Optimization parameters for FTRL with TPU embeddings.
tf.tpu.experimental.embedding.FTRL(
learning_rate: Union[float, Callable[[], float]] = 0.001,
learning_rate_power: float = -0.5,
l1_regularization_strength: float = 0.0,
l2_regularization_strength: float = 0.0,
beta: float = 0.0,
initial_accumulator_value: float = 0.1,
use_gradient_accumulation: bool = True,
clip_weight_min: Optional[float] = None,
clip_weight_max: Optional[float] = None,
weight_decay_factor: Optional[float] = None,
multiply_weight_decay_factor_by_learning_rate: bool = None,
slot_variable_creation_fn: Optional[SlotVarCreationFnType] = None,
clipvalue: Optional[ClipValueType] = None,
multiply_linear_by_learning_rate: bool = False,
allow_zero_accumulator: bool = False
)
See Algorithm 1 of this
paper.
Pass this to tf.tpu.experimental.embedding.TPUEmbedding
via the optimizer
argument to set the global optimizer and its parameters:
embedding = tf.tpu.experimental.embedding.TPUEmbedding(
...
optimizer=tf.tpu.experimental.embedding.FTRL(0.1))

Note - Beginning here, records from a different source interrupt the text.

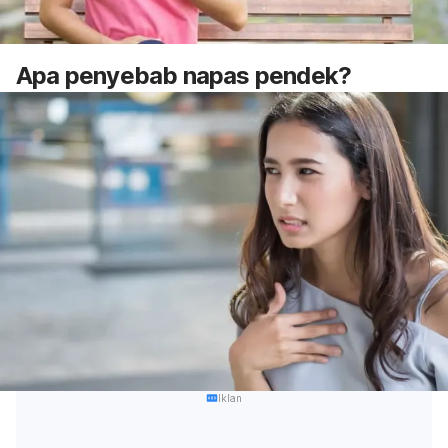
Apa penyebab napas pendek?
Iklan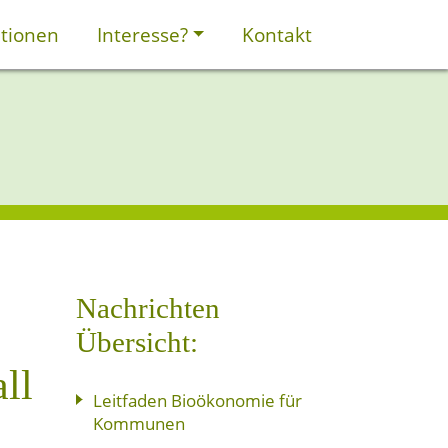
tionen
Interesse?
Kontakt
Nachrichten
Übersicht:
ll
Leitfaden Bioökonomie für
Kommunen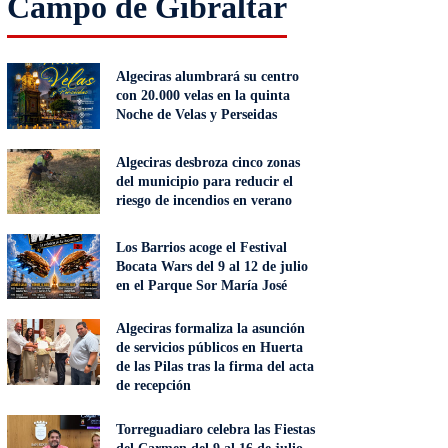
Campo de Gibraltar
Algeciras alumbrará su centro
con 20.000 velas en la quinta
Noche de Velas y Perseidas
Algeciras desbroza cinco zonas
del municipio para reducir el
riesgo de incendios en verano
Los Barrios acoge el Festival
Bocata Wars del 9 al 12 de julio
en el Parque Sor María José
Algeciras formaliza la asunción
de servicios públicos en Huerta
de las Pilas tras la firma del acta
de recepción
Torreguadiaro celebra las Fiestas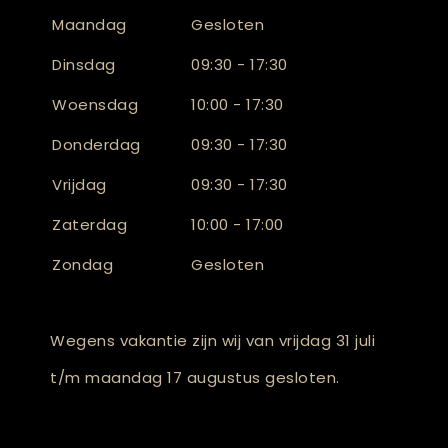
Maandag
Gesloten
Dinsdag
09:30 - 17:30
Woensdag
10:00 - 17:30
Donderdag
09:30 - 17:30
Vrijdag
09:30 - 17:30
Zaterdag
10:00 - 17:00
Zondag
Gesloten
Wegens vakantie zijn wij van vrijdag 31 juli
t/m maandag 17 augustus gesloten.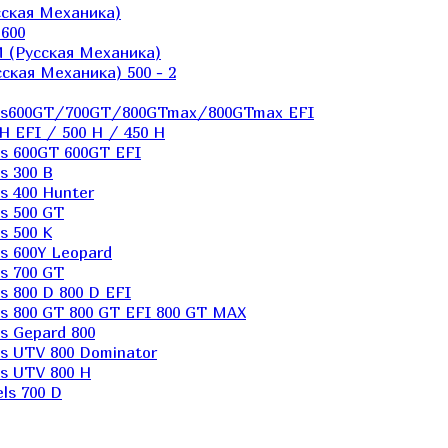
ская Механика)
600
 (Русская Механика)
кая Механика) 500 - 2
els600GT/700GT/800GTmax/800GTmax EFI
H EFI / 500 H / 450 H
s 600GT 600GT EFI
s 300 B
s 400 Hunter
s 500 GT
s 500 K
s 600Y Leopard
s 700 GT
 800 D 800 D EFI
s 800 GT 800 GT EFI 800 GT MAX
s Gepard 800
s UTV 800 Dominator
s UTV 800 H
ls 700 D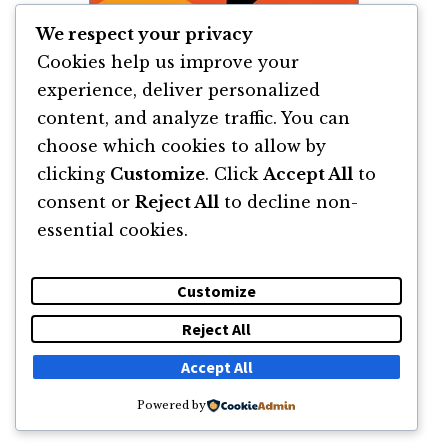
We respect your privacy
Cookies help us improve your
experience, deliver personalized
content, and analyze traffic. You can
Știu De Ce Cântă Pasărea în Colivie de
Maya Angelou
choose which cookies to allow by
clicking
Customize
. Click
Accept All
to
By
Maya Angelou
consent or
Reject All
to decline non-
essential cookies.
Customize
Reject All
DESPRE
NEWSLETTER
CĂUTARE
CONTACT
Accept All
Powered by
© 2011 -2026 TOATE DREPTURILE REZERVATE FLORIN ROȘOGA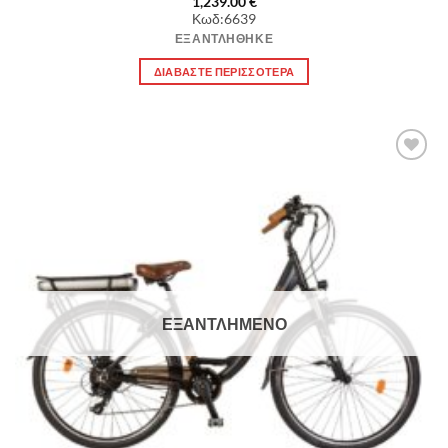
1,239.00
€
Κωδ:6639
ΕΞΑΝΤΛΉΘΗΚΕ
ΔΙΑΒΆΣΤΕ ΠΕΡΙΣΣΌΤΕΡΑ
Πρόσθήκη
στην λίστα
επιθυμιών
ΕΞΑΝΤΛΗΜΈΝΟ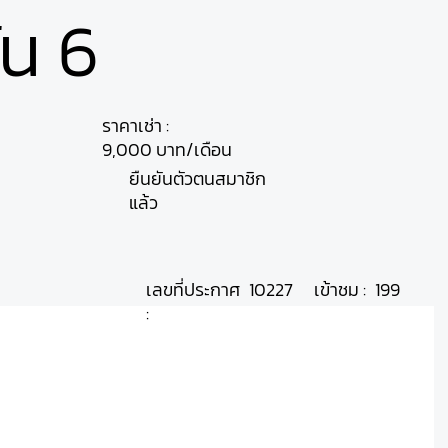
้น 6
ราคาเช่า :
9,000 บาท/เดือน
ยืนยันตัวตนสมาชิก
แล้ว
เลขที่ประกาศ
เข้าชม :
10227
199
: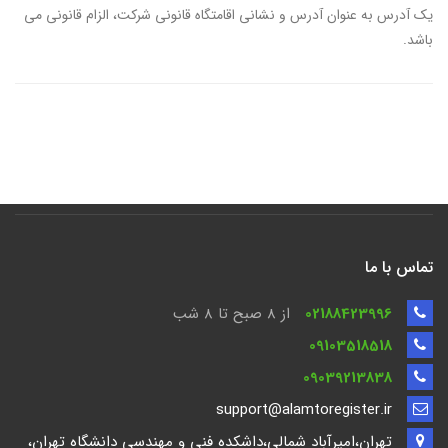
یک آدرس به عنوان آدرس و نشانی اقامتگاه قانونی شرکت، الزام قانونی می
باشد.
تماس با ما
02188423996
از 8 صبح تا ۸ شب
09103518518
09039213838
support@alamtoregister.ir
تهران،امیرآباد شمالی،داشکده فنی و مهندسی دانشگاه تهران،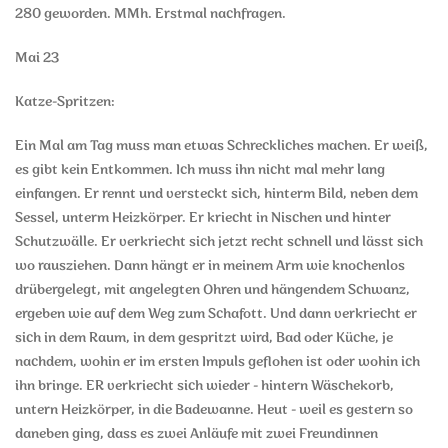
280 geworden. MMh. Erstmal nachfragen.
Mai 23
Katze-Spritzen:
Ein Mal am Tag muss man etwas Schreckliches machen. Er weiß,
es gibt kein Entkommen. Ich muss ihn nicht mal mehr lang
einfangen. Er rennt und versteckt sich, hinterm Bild, neben dem
Sessel, unterm Heizkörper. Er kriecht in Nischen und hinter
Schutzwälle. Er verkriecht sich jetzt recht schnell und lässt sich
wo rausziehen. Dann hängt er in meinem Arm wie knochenlos
drübergelegt, mit angelegten Ohren und hängendem Schwanz,
ergeben wie auf dem Weg zum Schafott. Und dann verkriecht er
sich in dem Raum, in dem gespritzt wird, Bad oder Küche, je
nachdem, wohin er im ersten Impuls geflohen ist oder wohin ich
ihn bringe. ER verkriecht sich wieder - hintern Wäschekorb,
untern Heizkörper, in die Badewanne. Heut - weil es gestern so
daneben ging, dass es zwei Anläufe mit zwei Freundinnen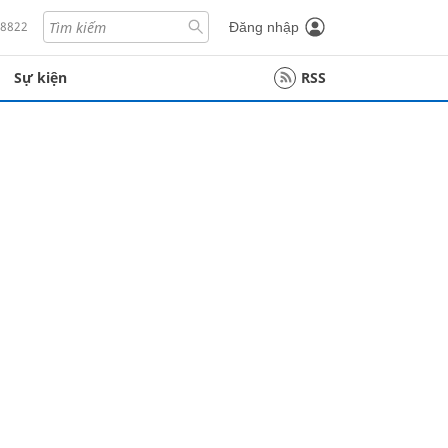
18822
Đăng nhập
Sự kiện
RSS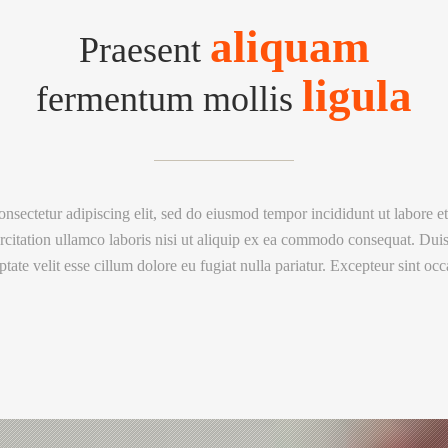
aliquam
Praesent
ligula
fermentum mollis
nsectetur adipiscing elit, sed do eiusmod tempor incididunt ut labore 
citation ullamco laboris nisi ut aliquip ex ea commodo consequat. Duis a
ptate velit esse cillum dolore eu fugiat nulla pariatur. Excepteur sint occ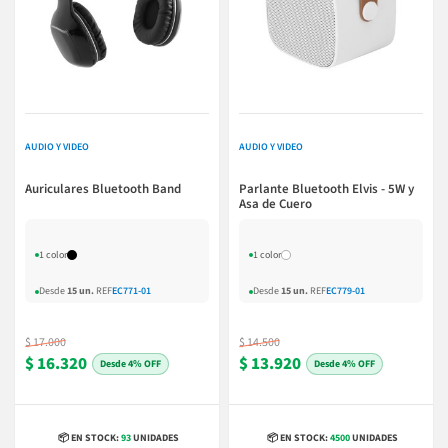
AUDIO Y VIDEO
AUDIO Y VIDEO
Auriculares Bluetooth Band
Parlante Bluetooth Elvis - 5W y
Asa de Cuero
1 color
1 color
Desde
15 un.
REF
EC771-01
Desde
15 un.
REF
EC779-01
$ 17.000
$ 14.500
$ 16.320
$ 13.920
4% OFF
4% OFF
📦 EN STOCK:
93
UNIDADES
📦 EN STOCK:
4500
UNIDADES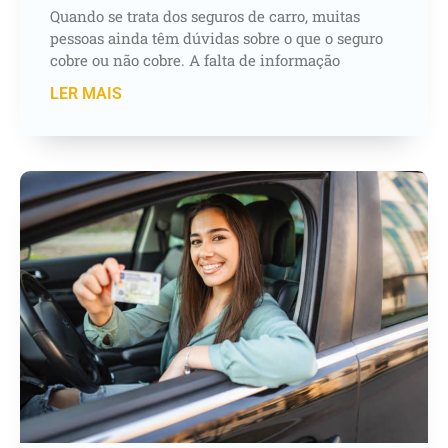
Quando se trata dos seguros de carro, muitas
pessoas ainda têm dúvidas sobre o que o seguro
cobre ou não cobre. A falta de informação
LER MAIS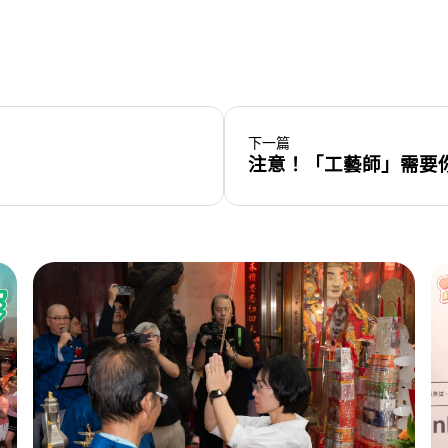
下一篇
注意！「工藝師」需要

This can also be used in a tf.tpu.experimental.embedding.TableConfig
as the
optimizer parameter to set a table specific optimizer. This will override the
optimizer and parameters for global embedding optimizer defined above:
table_one = tf.tpu.experimental.embedding.TableConfig(
vocabulary_size=...,
dim=...,
optimizer=tf.tpu.experimental.embedding.FTRL(0.2))
table_two = tf.tpu.experimental.embedding.TableConfig(
vocabulary_size=...,
dim=...)
feature_config = (
tf.tpu.experimental.embedding.FeatureConfig(
table=table_one),
tf.tpu.experimental.embedding.FeatureConfig(
table=table_two))
embedding = tf.tpu.experimental.embedding.TPUEmbedding(
feature_config=feature_config,
batch_size=...
optimizer=tf.tpu.experimental.embedding.FTRL(0.1))

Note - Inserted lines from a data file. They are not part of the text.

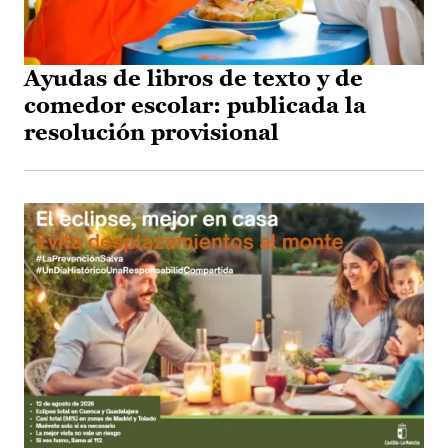
Ayudas de libros de texto y de
comedor escolar: publicada la
resolución provisional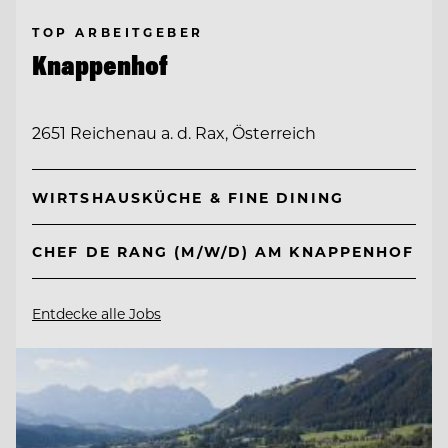
TOP ARBEITGEBER
Knappenhof
2651 Reichenau a. d. Rax, Österreich
WIRTSHAUSKÜCHE & FINE DINING
CHEF DE RANG (M/W/D) AM KNAPPENHOF
Entdecke alle Jobs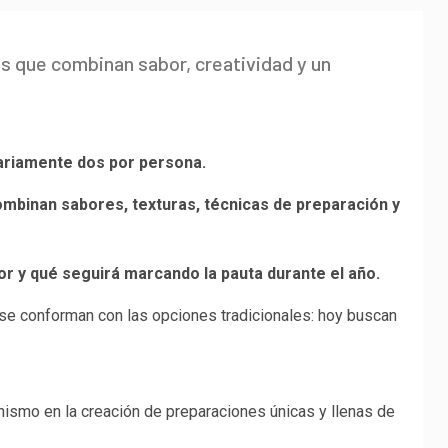
s que combinan sabor, creatividad y un
iariamente dos por persona.
mbinan sabores, texturas, técnicas de preparación y
or y qué seguirá marcando la pauta durante el año.
 se conforman con las opciones tradicionales: hoy buscan
onismo en la creación de preparaciones únicas y llenas de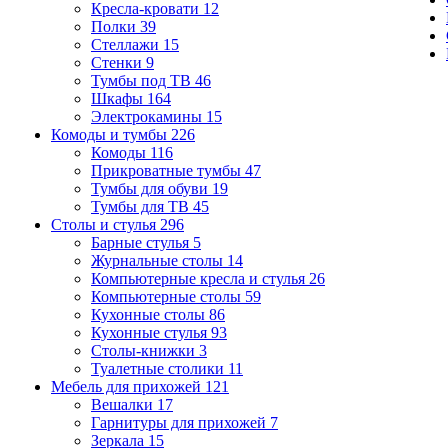
Кресла-кровати
12
Полки
39
Стеллажи
15
Стенки
9
Тумбы под ТВ
46
Шкафы
164
Электрокамины
15
Комоды и тумбы
226
Комоды
116
Прикроватные тумбы
47
Тумбы для обуви
19
Тумбы для ТВ
45
Столы и стулья
296
Барные стулья
5
Журнальные столы
14
Компьютерные кресла и стулья
26
Компьютерные столы
59
Кухонные столы
86
Кухонные стулья
93
Столы-книжки
3
Туалетные столики
11
Мебель для прихожей
121
Вешалки
17
Гарнитуры для прихожей
7
Зеркала
15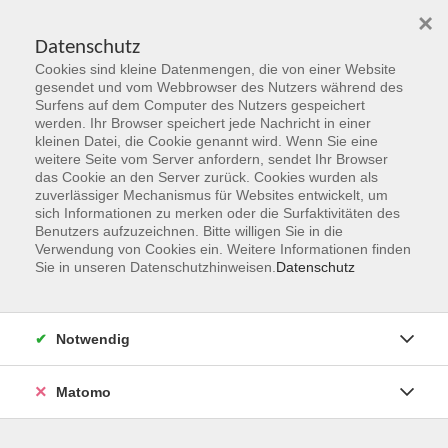
×
Datenschutz
Cookies sind kleine Datenmengen, die von einer Website
Skip to main content
gesendet und vom Webbrowser des Nutzers während des
Surfens auf dem Computer des Nutzers gespeichert
Der Kurs konnte nicht gefunden werden.
werden. Ihr Browser speichert jede Nachricht in einer
kleinen Datei, die Cookie genannt wird. Wenn Sie eine
weitere Seite vom Server anfordern, sendet Ihr Browser
das Cookie an den Server zurück. Cookies wurden als
zuverlässiger Mechanismus für Websites entwickelt, um
sich Informationen zu merken oder die Surfaktivitäten des
Benutzers aufzuzeichnen. Bitte willigen Sie in die
vhs Geschäftsstelle
Verwendung von Cookies ein. Weitere Informationen finden
Sie in unseren Datenschutzhinweisen.
Datenschutz
Magistrat der Stadt Hanau
Geschäftsbereich V - Schulen, Soziales und Sport
Notwendig
54.2 Volkshochschule
Ulanenplatz 4
Matomo
63452 Hanau
Telefon: 06181 2950 2192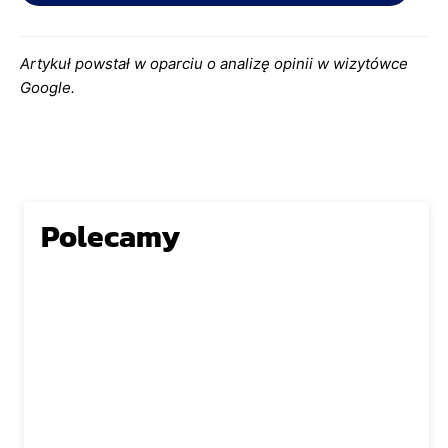
Artykuł powstał w oparciu o analizę opinii w wizytówce
Google.
Polecamy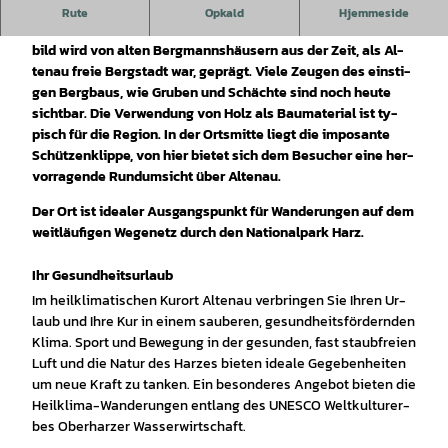
Im Ober­harz, am Fu­ße des Bruch­bergs, liegt der heil­kli­ma­ti­
Rute
Opkald
Hjemmeside
sche Kur­ort Al­ten­au im Süd­os­ten Nieder­sachsens. Das Orts­
bild wird von al­ten Berg­manns­häu­sern aus der Zeit, als Al­
ten­au freie Berg­stadt war, ge­prägt. Vie­le Zeu­gen des eins­ti­
gen Berg­baus, wie Gru­ben und Schäch­te sind noch heu­te
sicht­bar. Die Ver­wen­dung von Holz als Bau­ma­te­ri­al ist ty­
pisch für die Re­gi­on. In der Orts­mit­te liegt die im­po­san­te
Schüt­zen­k­lip­pe, von hier bie­tet sich dem Be­su­cher ei­ne her­
vor­ra­gen­de Rund­um­sicht über Al­ten­au.
Der Ort ist idea­ler Aus­gangs­punkt für Wan­de­run­gen auf dem
weit­läu­fi­gen We­ge­netz durch den Na­tio­nal­park Harz.
Ihr Gesundheitsurlaub
Im heil­kli­ma­ti­schen Kur­ort Al­ten­au ver­brin­gen Sie Ih­ren Ur­
laub und Ih­re Kur in ei­nem sau­be­ren, ge­sund­heits­för­dern­den
Kli­ma. Sport und Be­we­gung in der ge­sun­den, fast staub­frei­en
Luft und die Na­tur des Har­zes bie­ten idea­le Ge­ge­ben­hei­ten
um neue Kraft zu tan­ken. Ein be­son­de­res An­ge­bot bie­ten die
Heil­kli­ma-Wan­de­run­gen ent­lang des UNESCO Welt­kul­tur­er­
bes Ober­har­zer Was­ser­wirt­schaft.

In the above example, the first feature will be looked up in a table that has
a learning rate of 0.2 while the second feature will be looked up in a table
that has a learning rate of 0.1.
See 'tensorflow/core/protobuf/tpu/optimization_parameters.proto' for a
complete description of these parameters and their impacts on the optimizer
algorithm.
Args |
learning_rate
|
The learning rate. It should be a floating point value or a
callable taking no arguments for a dynamic learning rate.
|
learning_rate_power
|
A float value, must be less or equal to zero.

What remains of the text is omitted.